Opinions

Thanksgiving in Alaska

Thanksgiving is one of my favorite holidays because it celebrates gratitude.

We often forget to be grateful for many things in life such as our health, our families, our friends, our neighbors, our towns, and that we live in the greatest place on the planet -- Alaska. Now is the time to reflect on such things.

I'm thankful for Special Olympics Alaska and its president, Jim Balamaci, for their work promoting sports training and competition for people of disabilities. They help more than 2,000 Alaskans enjoy the thrills of athleticism by sponsoring winter, summer, and fall games. Recently, some 300 volunteers pulled off a three-day bowling tournament in Anchorage featuring roughly 250 Special Olympians. The experience was great for athletes, their families, volunteers, and fans.

I'm grateful for the 20 years in public office, ten of those in the Alaska State House. It can be challenging sometimes to be a public official, but I relish living in a state where people engage in vigorous debate over policy -- be it the gas pipeline, oil taxes, or fish and game management. No matter what happens in the political arena, there is always something to learn.

Take for example, this story sent to me via email from Mary Tony of Fairbanks.

Last Halloween, Mary's 83-year-old mother, Pauline, fell at home in Anchor Point - hundreds of miles away from the Golden Heart City. She was alone at the time with no one to come to her aid.
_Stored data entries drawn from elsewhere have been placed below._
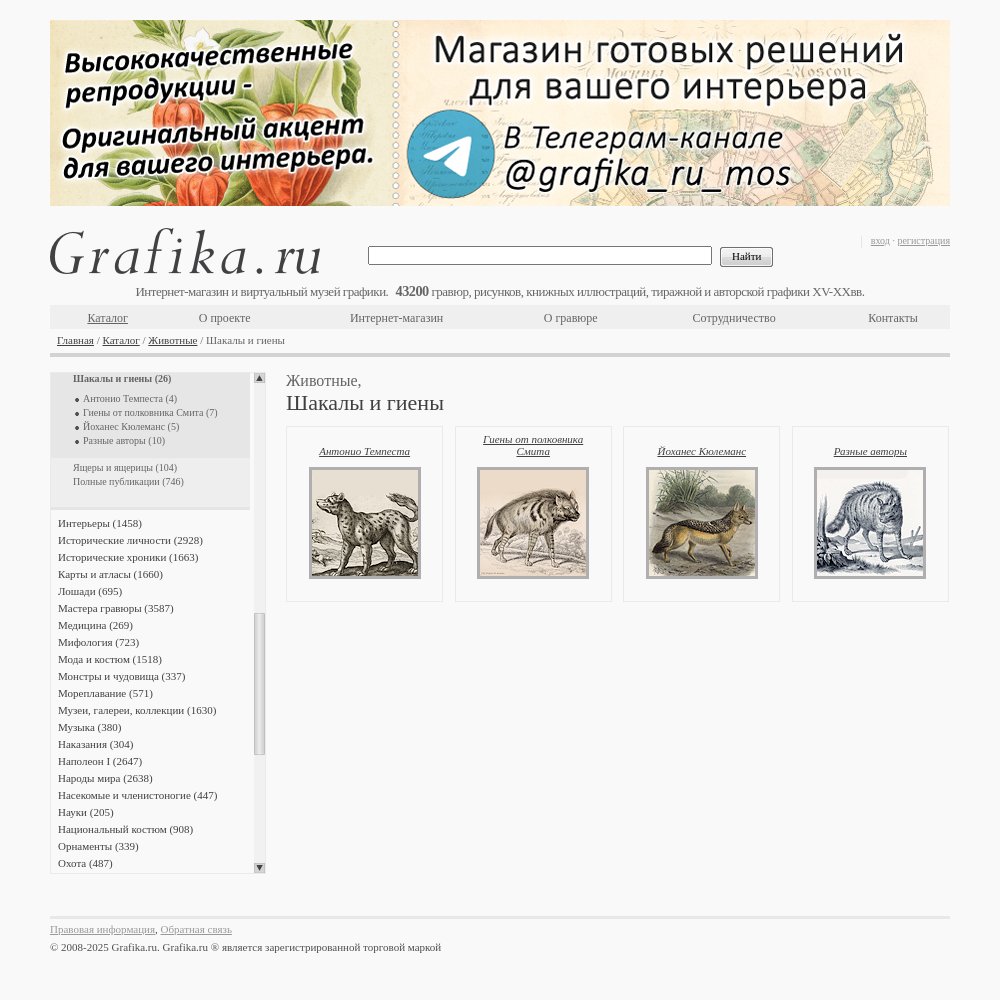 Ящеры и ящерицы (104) (125, 467)
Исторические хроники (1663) (128, 557)
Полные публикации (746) (128, 481)
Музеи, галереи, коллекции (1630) (137, 710)
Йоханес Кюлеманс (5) (131, 426)
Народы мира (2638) (105, 778)
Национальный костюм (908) (125, 829)
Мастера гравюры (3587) (116, 608)
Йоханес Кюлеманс (701, 451)
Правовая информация (102, 929)
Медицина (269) (95, 625)
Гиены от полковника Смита (533, 445)
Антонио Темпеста (364, 451)
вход (880, 240)
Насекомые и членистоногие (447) (137, 795)
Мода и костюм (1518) (110, 659)
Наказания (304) (96, 744)
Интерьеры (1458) (100, 523)
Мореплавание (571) (105, 693)
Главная (75, 340)
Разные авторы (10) (124, 440)
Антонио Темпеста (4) (130, 398)
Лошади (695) (90, 591)
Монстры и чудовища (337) (121, 676)
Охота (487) (85, 863)
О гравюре (571, 318)
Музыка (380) (89, 727)
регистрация (923, 240)
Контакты (893, 318)
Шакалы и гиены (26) (122, 378)
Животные (172, 340)
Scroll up (259, 378)
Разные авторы (870, 451)
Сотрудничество (734, 318)
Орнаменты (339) (98, 846)
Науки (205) (86, 812)
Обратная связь (196, 929)
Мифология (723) (98, 642)
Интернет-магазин (396, 318)
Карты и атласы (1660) (110, 574)
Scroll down (259, 868)
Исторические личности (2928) (130, 540)
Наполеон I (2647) (100, 761)
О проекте (225, 318)
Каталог (107, 318)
Nobody knew this until Mary started making phone calls a few days later.

She called Alaska State Troopers, but, according to Mary, the local officer was hesitant to break into the quiet home to check on Mary's mom, claiming he wasn't allowed to do so.

ADVERTISEMENT

Like many Alaskan, Mary was not willing to take no for an answer.

She called a family friend, Madelaine Pruitt, who sped over to the home, found the door unlocked, and discovered Pauline still alive on the floor in the pantry.
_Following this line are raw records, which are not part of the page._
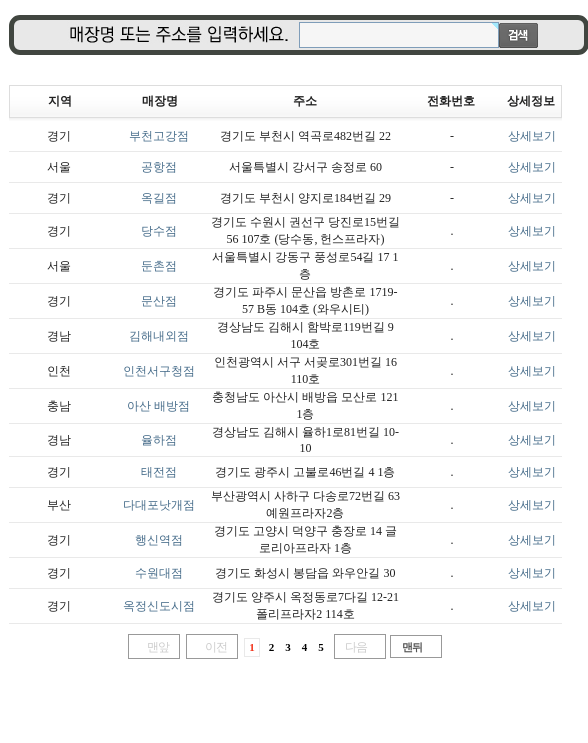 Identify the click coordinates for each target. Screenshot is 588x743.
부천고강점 (159, 136)
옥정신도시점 (159, 606)
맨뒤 (412, 647)
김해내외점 (159, 336)
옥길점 (159, 198)
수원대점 (159, 573)
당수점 (159, 231)
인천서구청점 (159, 371)
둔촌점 (159, 266)
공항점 (159, 167)
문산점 (159, 301)
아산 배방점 (158, 406)
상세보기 (532, 136)
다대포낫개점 (159, 505)
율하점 (159, 440)
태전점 (159, 472)
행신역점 (159, 540) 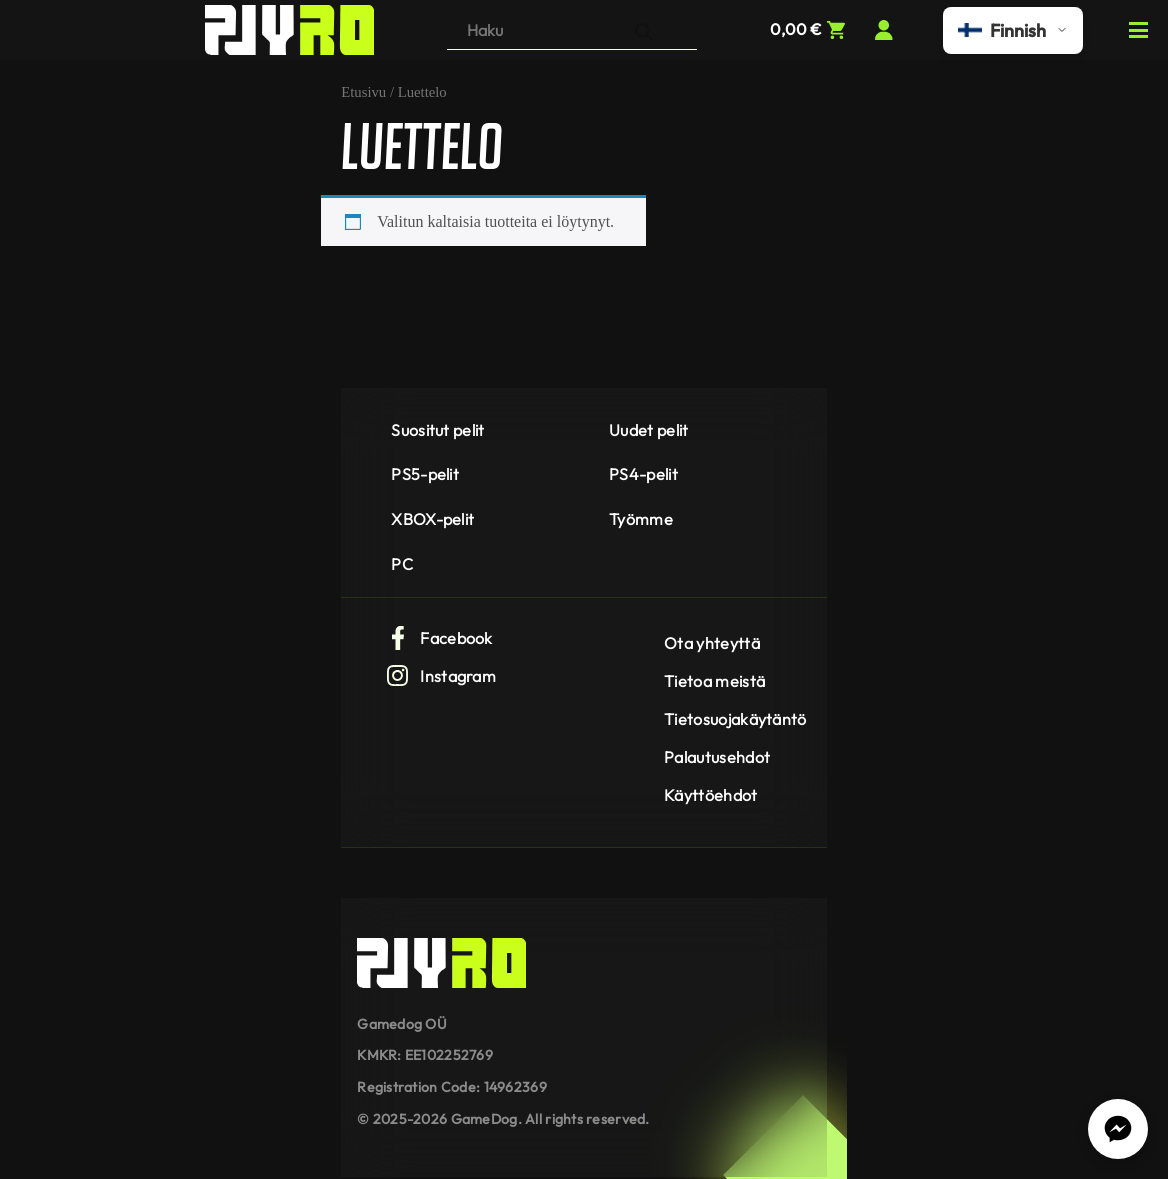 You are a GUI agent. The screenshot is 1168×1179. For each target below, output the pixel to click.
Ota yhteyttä (712, 643)
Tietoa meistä (714, 681)
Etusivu (363, 92)
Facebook (439, 638)
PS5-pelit (425, 474)
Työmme (641, 519)
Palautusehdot (717, 757)
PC (402, 564)
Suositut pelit (437, 430)
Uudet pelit (649, 430)
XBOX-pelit (432, 519)
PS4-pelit (643, 474)
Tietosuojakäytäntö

"My mother is slowly recovering in the Homer hospital," Mary writes in her email. "It is a miracle she survived and a testament to the strength and spirit of the pioneers of our state."

Mary says her mom came to Alaska as a registered nurse in 1948 and worked in hospitals in Kodiak, Anchorage, Juneau, Dillingham, and Fairbanks and as a community health aide in St. Mary's.

"She cared for children of the TB epidemic, chronic inebriates at alcohol treatment centers, and the mentally ill who were hospitalized," Mary says. "She raised and homeschooled her four children as a single mother in a remote log cabin she built. Three of those four children have college degrees. People would come to our cabin for medical care or to bring letters for her to read to help them understand, and she would type letters of reply for them."

Mary wonders whether the Alaska of today has the same values of yesteryear.

"[T]he way my mother raised me," she writes, "and the way the spirit of Alaska is for me -- if each of your mothers was injured, lying alone on the floor in the dark of her house, I would not hesitate to break the door down if you called me to check on her. I would not make her lie there alone, hungry, dehydrated, and in her excrement another night and I would not make you cry all night, sick with worry whether she is dead or alive.

"The Alaska I grew up in was a place we took care of each other."

Mary, Alaska is still that kind of place.

I shall follow up on this matter, but for now, I am grateful that Mary's mother is alive - thanks to the vigilance of her family and friends. Mary's story is a sobering reminder of how interconnected we are and how lucky we are to have each other. And for that poignant point, I am grateful.

John Harris is a Teamster, a fourth-generation Alaskan, and the Republican state representative from House District 12, which includes Chickaloon, Delta Junction, Glennallen, Salcha, Sutton, and Valdez.